The Knicks must have Plans A, B and C to rebuild the team
Jamie C. Harris | 6/13/2019, 11:25 a.m.
One must forgive long-suffering Knicks fans if they subscribe to the unwavering belief the franchise is cursed. After missing the playoffs for the past six years, and finishing with the worst record in the league this season, Knick diehards were hopeful the franchise’s fortunes would finally change, beginning with winning last month’s NBA Draft Lottery for the first time since its inception in 1985, which became Patrick Ewing as the No.1 overall pick.
This time the prize for all the losing, a 17-65 record to be exact, would be Zion Williamson, the 6-foot-7, 280 pound anomaly of an athlete who would be a signature piece in swaying Kevin Durant and Kyrie Irving to sign with the Knicks and form a trio that would perform a resurrection.
The prom sing image dramatically faded on lottery night when NBA deputy commissioner Mark Tatum revealed a placard with the Knicks’ logo announcing they had fallen two picks short of No. 1. At No. 3, they don’t even have a shot at Ja Morant, the dynamic point guard from Murray State who has the look of a future All-NBA player.
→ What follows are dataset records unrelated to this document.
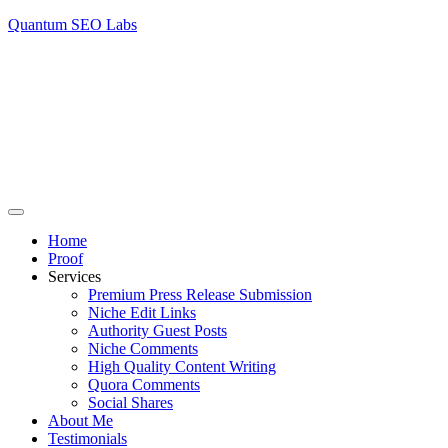
Quantum SEO Labs
Home
Proof
Services
Premium Press Release Submission
Niche Edit Links
Authority Guest Posts
Niche Comments
High Quality Content Writing
Quora Comments
Social Shares
About Me
Testimonials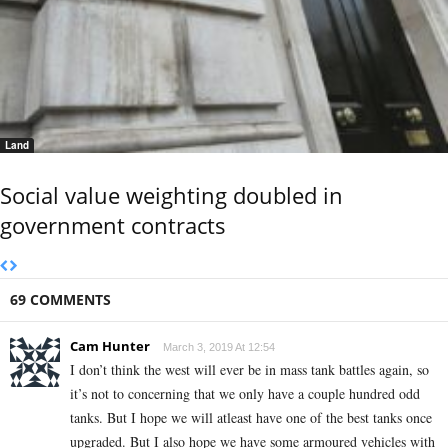
Land
Social value weighting doubled in
government contracts
69 COMMENTS
Cam Hunter
March 3, 2019 At 12:54
I don’t think the west will ever be in mass tank battles again, so
it’s not to concerning that we only have a couple hundred odd
tanks. But I hope we will atleast have one of the best tanks once
upgraded. But I also hope we have some armoured vehicles with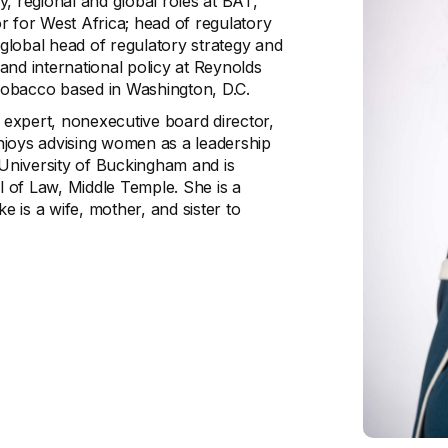
, regional and global roles at BAT,
or for West Africa; head of regulatory
 global head of regulatory strategy and
and international policy at Reynolds
Tobacco based in Washington, D.C.
y expert, nonexecutive board director,
njoys advising women as a leadership
University of Buckingham and is
ol of Law, Middle Temple. She is a
 is a wife, mother, and sister to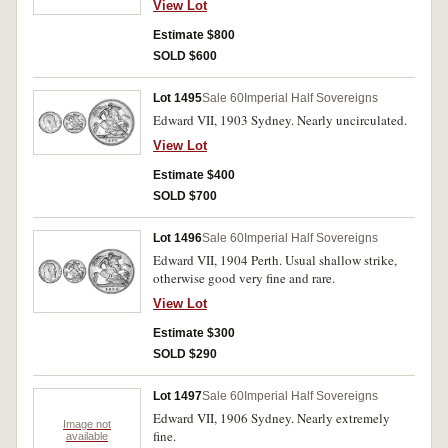
View Lot
Estimate $800
SOLD $600
Lot 1495
Sale 60
Imperial Half Sovereigns
Edward VII, 1903 Sydney. Nearly uncirculated.
View Lot
Estimate $400
SOLD $700
Lot 1496
Sale 60
Imperial Half Sovereigns
Edward VII, 1904 Perth. Usual shallow strike,
otherwise good very fine and rare.
View Lot
Estimate $300
SOLD $290
Lot 1497
Sale 60
Imperial Half Sovereigns
Edward VII, 1906 Sydney. Nearly extremely
Image not
fine.
available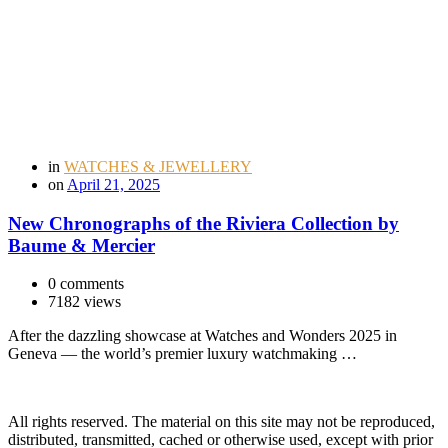
in
WATCHES & JEWELLERY
on
April 21, 2025
New Chronographs of the Riviera Collection by
Baume & Mercier
0 comments
7182 views
After the dazzling showcase at Watches and Wonders 2025 in
Geneva — the world’s premier luxury watchmaking …
All rights reserved. The material on this site may not be reproduced,
distributed, transmitted, cached or otherwise used, except with prior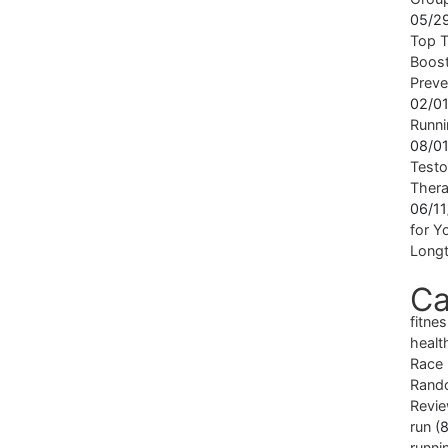
05/2
Top T
Boost
Preve
02/0
Runni
08/0
Testo
Ther
06/1
for Yo
Longt
Ca
fitne
healt
Race
Rand
Revi
run
(8
runni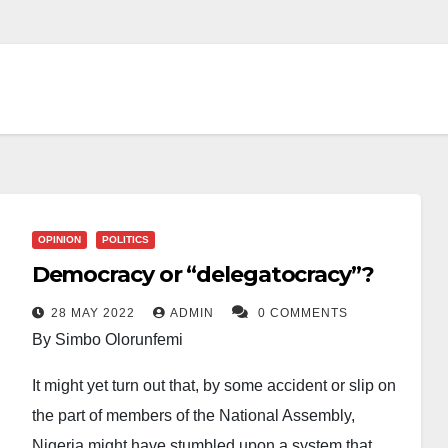
OPINION
POLITICS
Democracy or “delegatocracy”?
28 MAY 2022
ADMIN
0 COMMENTS
By Simbo Olorunfemi
It might yet turn out that, by some accident or slip on
the part of members of the National Assembly,
Nigeria might have stumbled upon a system that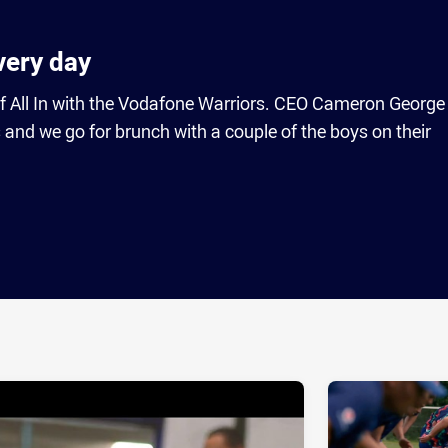
overy day
f All In with the Vodafone Warriors. CEO Cameron George
 and we go for brunch with a couple of the boys on their
ia
it
ia Email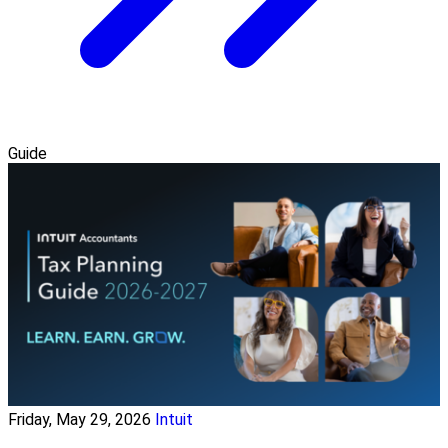
Guide
Friday, May 29, 2026
Intuit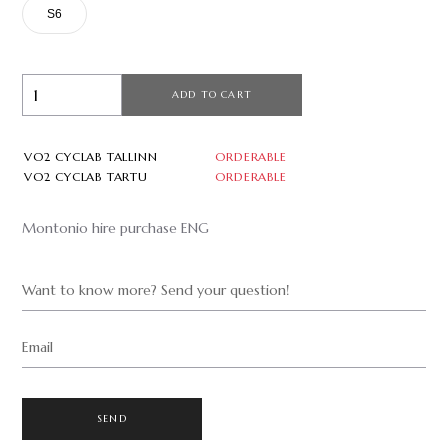
S6
ADD TO CART
VO2 CYCLAB TALLINN
ORDERABLE
VO2 CYCLAB TARTU
ORDERABLE
Montonio hire purchase ENG
Want to know more? Send your question!
Email
SEND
The Memphis Grizzlies, with the second pick, have all but held a press conference declaring they are choosing Morant. Williamson is essentially already a New Orleans Pelican. His official selection at the NBA Draft next Thursday at the Barclays Center on June 20 is a mere formality. With reports Irving is seriously considering signing with the Nets and Durant having several appealing options, the most seemingly logical remaining with the Golden States Warriors, the Knicks, with space for two max contracts, must have multiple plans for rebuilding the franchise.
The harsh reality that they may not sign Durant, Irving or Kawhi Leonard, another impending free-agent, or acquire the Pelicans’ Anthony Davis via a trade, has set in for Knicks fans. Team president Steve Mills and general manager Scott Perry will have extremely difficult decisions to make over the next month or two.
Few know for sure the level of interests Irving and Durant have in the Knicks. While they are prohibited from speaking publicly about players who are still under contract with their current teams—July 1 is the start of the 2019-2020 league year—there is no doubt Mills and Perry would ink both promptly on July 6, when teams can officially begin signing players.
For those who had high hopes the Knicks would be the preferred destination of the top free-agents, the specter of being shut out of them all as well as Davis is deflating. It will likely mean the team will miss the playoffs for the seventh straight season. That is unless they take the imprudent course of signing second-tier free-agents as a temporary fix.
Yet fans have been down that road before to failed results. While most of them don’t want to accept this exasperating option, the next best plan is patience in the drafting and developing of homegrown talent.